Sony's Vaio line of laptops have made a mark. The carbon fiber-based Vaio 11 Pro is only 1.92 pounds, surpassing the 11-inch MacBook Air in portability. Sony

The day Microsoft announced a new CEO, word came from Japan that Sony is trying to exit PCs.

Whatever Sony ultimately does, it's a clear signal one of the top brands doesn't see PCs running Microsoft software as an attractive market anymore.

"Sony's planned sale of its personal computer operations underscores how far this business has fallen in the eyes of Japanese and U.S. manufacturers," an editorial said in Japan's Nikkei on Wednesday.

Sony established the Vaio brand in 1996 when Microsoft and Windows 95 ruled the world. At Sony's peak, it shipped close to 9 million units a year. In 2013, it's expected to ship several million less than that, according to IDC estimates.

Not surprisingly, the impetus for the expected sale is financial. The company's consumer electronics operations -- of which the Vaio PC line is a part -- continues to operate in the red and it PC group is facing an operating loss, according to Japan-based reports.

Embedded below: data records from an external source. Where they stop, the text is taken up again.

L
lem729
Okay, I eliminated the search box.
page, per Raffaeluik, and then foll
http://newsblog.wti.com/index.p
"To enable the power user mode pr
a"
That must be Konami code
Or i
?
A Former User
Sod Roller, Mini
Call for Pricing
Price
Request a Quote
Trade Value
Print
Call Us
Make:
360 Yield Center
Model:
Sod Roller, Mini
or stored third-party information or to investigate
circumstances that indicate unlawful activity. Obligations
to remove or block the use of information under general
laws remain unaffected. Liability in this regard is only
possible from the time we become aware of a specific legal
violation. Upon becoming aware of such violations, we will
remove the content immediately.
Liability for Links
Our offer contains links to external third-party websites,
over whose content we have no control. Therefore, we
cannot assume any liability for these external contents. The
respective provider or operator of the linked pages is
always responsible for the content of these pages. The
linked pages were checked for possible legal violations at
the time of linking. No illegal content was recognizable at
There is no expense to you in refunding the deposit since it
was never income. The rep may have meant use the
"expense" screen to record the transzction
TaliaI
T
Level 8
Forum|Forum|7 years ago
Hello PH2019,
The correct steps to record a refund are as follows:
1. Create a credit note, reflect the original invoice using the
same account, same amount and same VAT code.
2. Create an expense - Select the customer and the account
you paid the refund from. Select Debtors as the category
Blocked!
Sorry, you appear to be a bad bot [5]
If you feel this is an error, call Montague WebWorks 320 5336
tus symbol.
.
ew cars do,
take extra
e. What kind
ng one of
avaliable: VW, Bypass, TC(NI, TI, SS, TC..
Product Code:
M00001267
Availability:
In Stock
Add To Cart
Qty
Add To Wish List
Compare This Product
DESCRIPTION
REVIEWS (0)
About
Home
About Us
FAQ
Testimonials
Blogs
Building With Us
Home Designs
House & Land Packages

Sony wouldn't be the first Japanese player to bow out of the PC business. NEC, once Japan's top domestic PC brand, handed over control of its PC business to Lenovo in 2011.

And even Lenovo, which is vying with Hewlett-Packard to be the No. 1 global PC maker, is putting increasing emphasis on smartphones these days, evidenced by its planned purchase of Motorola's handset business.

By selling the Vaio PC business, Sony intends to accelerate its shift to smartphones. And Microsoft has acknowledged this global shift in its own way with the purchase of Nokia's mobile devices unit.

Correction: Sony shipments are in millions not hundreds of thousands.